Shariah law in the UK? Part 2

I should begin with a clarification. Rather confusingly, the title of the Archbishop’s lecture was ‘Civil and Religious Law in England: a Religious Perspective’ while ‘Islam in English Law’ is the title of a series of lectures of which the Archbishop’s lecture is one. I should further add that in Britain today religious courts for Orthodox Jews and Muslims do exist though they are entirely voluntary in nature and as they are not recognised under the law their decisions are not binding.

Criticism of the Archbishop has been widespread and has included senior members of his own Church. Some of the criticism has been legitimate, such as why should he, as the most senior priest in the Anglican Church, be advocating greater adoption of Muslim rather than only Christian law. However, much of the initial reaction in the press has, rather predictably been knee-jerk. These have ranged from a misunderstanding to a wilful ignorance of what the Archbishop said. For instance, there have been claims that the Archbishop advocated a parallel legal system, similar perhaps to the one found in Malaysia. However, the Archbishop clearly stated both during his lecture and during the Q&A session that he was advocating nothing of the sort. This point should be clear to anyone who bothered to read his lecture.

What struck me upon a close reading of the Archbishop’s lecture was that while it focused primarily on Shariah law, the main arguments he employs can be applied to any religious law. Two broad suggestions were made in his lecture. The first concerns why secular law should accommodate aspects of religious law and culture. The second relates to some preliminary thoughts on how religious law should be accommodated. I hope to address both in turn.

WHY SHOULD SECULAR LAW ACCOMMODATE RELIGIOUS LAW?

The Archbishop primarily puts forth a notion that each of our identities are a result of “multiple affiliations”; that on one level we are all equal citizens in the eyes of secular law but at the same time that many of us maintain other identities as religious believers and as adherents to vastly different cultures. He goes on to suggest that a universalist system of law which denies or marginalises this latter group of identities has failed in its purpose to fully give life to the values and aspirations of a society. He advocates a greater incorporation of religious law to prevent any further marginalisation of communities whose identities and values are not encompassed in Britain’s present universalist system of law. This would include Muslims, but also Orthodox Jews and Catholics. The purpose of a universalist system of law, he claims, is not to relegate these other components of identity (i.e. religious and cultural identity) to the private realm, but merely to monitor and regulate the public manifestation of these other forms of identity to ensure that they do not define human liberties in incompatible ways. Indeed, he refers throughout to a set of inalienable “liberties guaranteed by the wider society” that should not be encroached upon by any law, religious or otherwise.
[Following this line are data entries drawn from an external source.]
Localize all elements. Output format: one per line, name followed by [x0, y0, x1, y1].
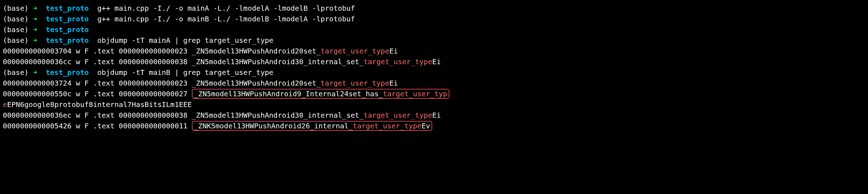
prompt-directory: test_proto	[46, 25, 88, 34]
symbol-suffix: Ei	[389, 47, 398, 55]
symbol-text: 00000000000036cc w F .text 0000000000000…	[3, 57, 363, 66]
output-line: 000000000000550c w F .text 0000000000000…	[3, 88, 865, 99]
prompt-base: (base)	[3, 25, 29, 34]
command-text: objdump -tT mainA | grep target_user_typ…	[97, 36, 274, 45]
symbol-suffix: Ei	[432, 57, 441, 66]
prompt-base: (base)	[3, 68, 29, 77]
prompt-arrow-icon: ➜	[33, 15, 37, 23]
command-text: objdump -tT mainB | grep target_user_typ…	[97, 68, 274, 77]
prompt-base: (base)	[3, 15, 29, 23]
output-line-wrap: eEPN6google8protobuf8internal7HasBitsILm…	[3, 99, 865, 110]
output-line: 00000000000036ec w F .text 0000000000000…	[3, 110, 865, 121]
output-line: 0000000000005426 w F .text 0000000000000…	[3, 121, 865, 131]
symbol-text: 0000000000005426 w F .text 0000000000000…	[3, 122, 192, 130]
prompt-directory: test_proto	[46, 68, 88, 77]
cmd-line-1: (base) ➜ test_proto g++ main.cpp -I./ -o…	[3, 3, 865, 14]
command-text: g++ main.cpp -I./ -o mainA -L./ -lmodelA…	[97, 4, 355, 12]
symbol-text: 0000000000003724 w F .text 0000000000000…	[3, 79, 321, 87]
cmd-line-2: (base) ➜ test_proto g++ main.cpp -I./ -o…	[3, 14, 865, 24]
symbol-text: 00000000000036ec w F .text 0000000000000…	[3, 111, 363, 119]
prompt-directory: test_proto	[46, 15, 88, 23]
output-line: 0000000000003704 w F .text 0000000000000…	[3, 46, 865, 56]
symbol-text: 000000000000550c w F .text 0000000000000…	[3, 90, 192, 98]
prompt-base: (base)	[3, 36, 29, 45]
prompt-directory: test_proto	[46, 4, 88, 12]
symbol-boxed-suffix: Ev	[422, 122, 430, 130]
grep-match: target_user_typ	[383, 90, 448, 98]
prompt-arrow-icon: ➜	[33, 25, 37, 34]
symbol-wrap-text: EPN6google8protobuf8internal7HasBitsILm1…	[7, 100, 192, 109]
annotation-box: _ZN5model13HWPushAndroid9_Internal24set_…	[192, 89, 449, 99]
prompt-arrow-icon: ➜	[33, 4, 37, 12]
grep-match: target_user_type	[353, 122, 422, 130]
cmd-line-5: (base) ➜ test_proto objdump -tT mainB | …	[3, 67, 865, 78]
symbol-suffix: Ei	[432, 111, 441, 119]
annotation-box: _ZNK5model13HWPushAndroid26_internal_tar…	[192, 121, 432, 131]
prompt-arrow-icon: ➜	[33, 68, 37, 77]
grep-match: target_user_type	[363, 111, 432, 119]
terminal-output: (base) ➜ test_proto g++ main.cpp -I./ -o…	[3, 3, 865, 131]
symbol-boxed-text: _ZN5model13HWPushAndroid9_Internal24set_…	[194, 90, 383, 98]
prompt-directory: test_proto	[46, 36, 88, 45]
grep-match: target_user_type	[321, 79, 389, 87]
command-text: g++ main.cpp -I./ -o mainB -L./ -lmodelB…	[97, 15, 355, 23]
grep-match: target_user_type	[321, 47, 389, 55]
prompt-arrow-icon: ➜	[33, 36, 37, 45]
grep-match-wrap: e	[3, 100, 7, 109]
output-line: 0000000000003724 w F .text 0000000000000…	[3, 78, 865, 88]
symbol-text: 0000000000003704 w F .text 0000000000000…	[3, 47, 321, 55]
prompt-base: (base)	[3, 4, 29, 12]
symbol-boxed-text: _ZNK5model13HWPushAndroid26_internal_	[194, 122, 353, 130]
grep-match: target_user_type	[363, 57, 432, 66]
cmd-line-3: (base) ➜ test_proto	[3, 24, 865, 35]
cmd-line-4: (base) ➜ test_proto objdump -tT mainA | …	[3, 35, 865, 46]
output-line: 00000000000036cc w F .text 0000000000000…	[3, 56, 865, 67]
symbol-suffix: Ei	[389, 79, 398, 87]
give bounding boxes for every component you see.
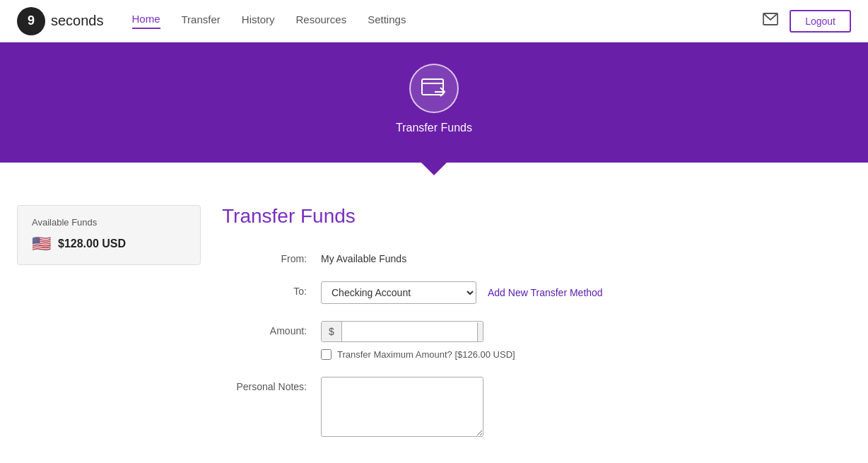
mail-icon[interactable] [763, 13, 778, 29]
nav-settings[interactable]: Settings [368, 13, 406, 28]
hero-title: Transfer Funds [396, 122, 472, 134]
nav-resources[interactable]: Resources [295, 13, 346, 28]
hero-icon-circle [409, 64, 459, 113]
from-value: My Available Funds [321, 249, 406, 264]
to-select[interactable]: Checking Account Savings Account [321, 281, 476, 304]
form-to-row: To: Checking Account Savings Account Add… [222, 281, 851, 304]
to-label: To: [222, 281, 321, 297]
max-amount-label[interactable]: Transfer Maximum Amount? [$126.00 USD] [337, 349, 515, 360]
amount-suffix: USD [477, 322, 483, 341]
amount-prefix: $ [322, 322, 342, 341]
main-nav: Home Transfer History Resources Settings [132, 13, 763, 29]
amount-label: Amount: [222, 321, 321, 336]
amount-input-wrapper: $ USD [321, 321, 483, 342]
logout-button[interactable]: Logout [790, 10, 851, 33]
header: 9 seconds Home Transfer History Resource… [0, 0, 868, 42]
form-amount-row: Amount: $ USD Transfer Maximum Amount? [… [222, 321, 851, 360]
logo[interactable]: 9 seconds [17, 7, 104, 35]
funds-row: 🇺🇸 $128.00 USD [32, 235, 186, 253]
to-select-wrapper: Checking Account Savings Account Add New… [321, 281, 603, 304]
from-label: From: [222, 249, 321, 264]
logo-text: seconds [51, 13, 104, 29]
flag-icon: 🇺🇸 [32, 235, 51, 253]
form-area: Transfer Funds From: My Available Funds … [222, 205, 851, 463]
form-from-row: From: My Available Funds [222, 249, 851, 264]
notes-textarea[interactable] [321, 377, 483, 437]
max-amount-checkbox[interactable] [321, 349, 332, 360]
funds-amount: $128.00 USD [58, 238, 126, 250]
amount-field-container: $ USD Transfer Maximum Amount? [$126.00 … [321, 321, 515, 360]
sidebar: Available Funds 🇺🇸 $128.00 USD [17, 205, 201, 463]
available-funds-label: Available Funds [32, 217, 186, 228]
nav-transfer[interactable]: Transfer [182, 13, 221, 28]
main-content: Available Funds 🇺🇸 $128.00 USD Transfer … [0, 177, 868, 463]
nav-history[interactable]: History [242, 13, 275, 28]
available-funds-card: Available Funds 🇺🇸 $128.00 USD [17, 205, 201, 265]
notes-label: Personal Notes: [222, 377, 321, 392]
add-transfer-method-link[interactable]: Add New Transfer Method [488, 287, 603, 298]
nav-home[interactable]: Home [132, 13, 160, 29]
hero-banner: Transfer Funds [0, 42, 868, 163]
logo-icon: 9 [17, 7, 45, 35]
header-right: Logout [763, 10, 851, 33]
form-title: Transfer Funds [222, 205, 851, 228]
max-amount-row: Transfer Maximum Amount? [$126.00 USD] [321, 349, 515, 360]
form-notes-row: Personal Notes: [222, 377, 851, 437]
amount-input[interactable] [342, 322, 477, 341]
Yet, following his argument to its logical conclusion, would not the imposition of an inalienable set of rights still detract from legitimate religious or cultural practices and beliefs where the two conflict? The suggestion of a core group of human liberties or rights that sit outside the ambit of our religious and cultural identities begs the question, from where do these rights spring? Moreover, who would decide on what these rights are?

These questions look suspiciously like the same ones already faced in today’s Britain with its overwhelmingly secular laws.

HOW SHOULD RELIGIOUS LAWS BE ACCOMMODATED?

The Archbishop suggests the introduction of religious courts through a process termed “transformative accommodation”, whereby individuals are at liberty to select the particular court through which they seek the resolution of certain matters or disputes. As mentioned above, he suggests that such courts should not be in a position to impede upon a set of “liberties guaranteed by the wider society”. He asserts that through such a free market mechanism religious courts/communities will have to balance the temptation to remain inflexible and committed to particular principles versus the risk of alienating its own adherents/people.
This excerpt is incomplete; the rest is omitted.